On Aug. 12, a federal judge freed and overturned a murder conviction against the man who the Netflix series, "Making A Murderer," made famous.
The then 16-year-old Brendan Dassey was convicted alongside his uncle, Steven Avery, in the 2005 rape and murder of 25-year-old Teresa Halbach before the Netflix series cast doubts and helped prompt further investigation, The Brandon Sun reports.
U.S. Magistrate Judge William Duffin accused investigators of handling the case poorly, stating that Dassey's constitutional rights had been violated, the Milwaukee Journal Sentinel reports.
Duffin also accused investigators of making false promises during the interrogation process, prompting the judge to label Dassey's confession as involuntary.
"These repeated false promises, when considered in conjunction with all relevant factors, most especially Dassey’s age, intellectual deficits and the absence of a supportive adult, rendered Dassey’s confession involuntary under the Fifth and 14th Amendments," said Duffin. "The Wisconsin Court of Appeals’ decision to the contrary was an unreasonable application of clearly established federal law."
The judge specifically criticized Dassey's first attorney, Len Kachinsky, saying he made things worse for the man.

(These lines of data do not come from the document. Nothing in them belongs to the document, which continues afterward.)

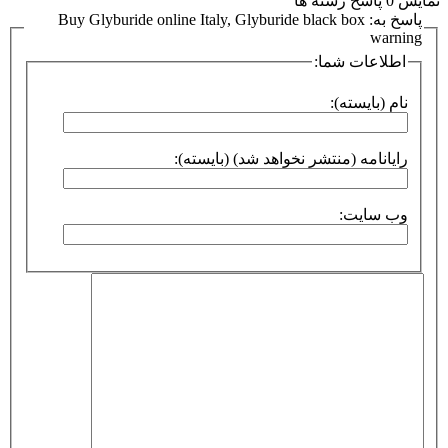
نمایش 0 پاسخ رشته ها
پاسخ به: Buy Glyburide online Italy, Glyburide black box
warning
اطلاعات شما:
نام (بایسته):
رایانامه (منتشر نخواهد شد) (بایسته):
وب سایت: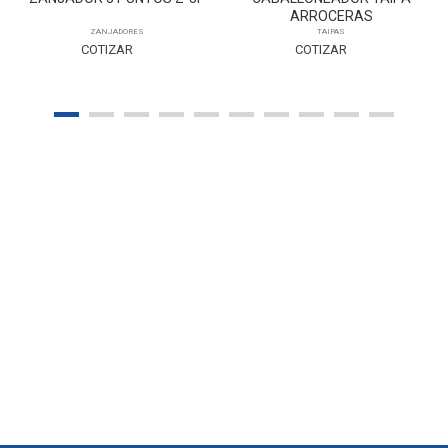
ARROCERAS
ZANJADORES
TAIPAS
COTIZAR
COTIZAR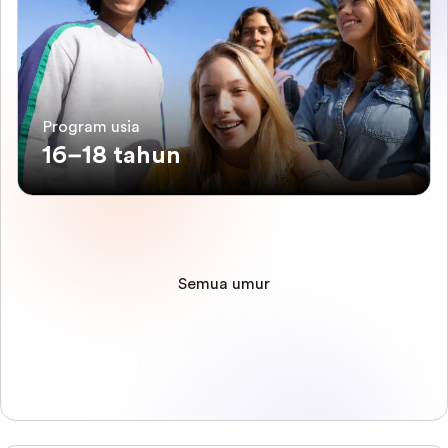
Program usia
16–18 tahun
Semua umur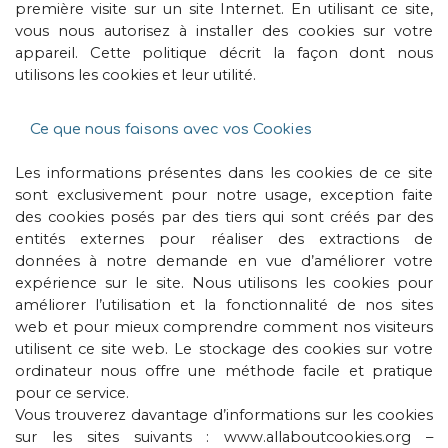
première visite sur un site Internet. En utilisant ce site,
vous nous autorisez à installer des cookies sur votre
appareil. Cette politique décrit la façon dont nous
utilisons les cookies et leur utilité.
Ce que nous faisons avec vos Cookies
Les informations présentes dans les cookies de ce site
sont exclusivement pour notre usage, exception faite
des cookies posés par des tiers qui sont créés par des
entités externes pour réaliser des extractions de
données à notre demande en vue d’améliorer votre
expérience sur le site. Nous utilisons les cookies pour
améliorer l’utilisation et la fonctionnalité de nos sites
web et pour mieux comprendre comment nos visiteurs
utilisent ce site web. Le stockage des cookies sur votre
ordinateur nous offre une méthode facile et pratique
pour ce service.
Vous trouverez davantage d’informations sur les cookies
sur les sites suivants : www.allaboutcookies.org –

"Although it probably does not need to be stated, it will be: Kachinsky’s conduct was inexcusable both tactically and ethically," said Duffin. "It is one thing for an attorney to point out to a client how deep of a hole the client is in. But to assist the prosecution in digging that hole deeper is an affront to the principles of justice that underlie a defense attorney’s vital role in the adversarial system," Duffin wrote.

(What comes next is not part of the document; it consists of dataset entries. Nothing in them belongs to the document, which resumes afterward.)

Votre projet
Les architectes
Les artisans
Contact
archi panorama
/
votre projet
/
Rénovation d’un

Duffin ordered Dassey be “released from custody unless, within 90 days of the date of this decision, the State initiates proceedings to retry him," Deadline reports.
Dassey's uncle, Avery, is reportedly happy about the ruling and is working on his own appeal.
"We know when an unbiased court reviews all of the new evidence we have, Steven will have his conviction overturned as well," said Kathleen Zellner, an attorney for Avery.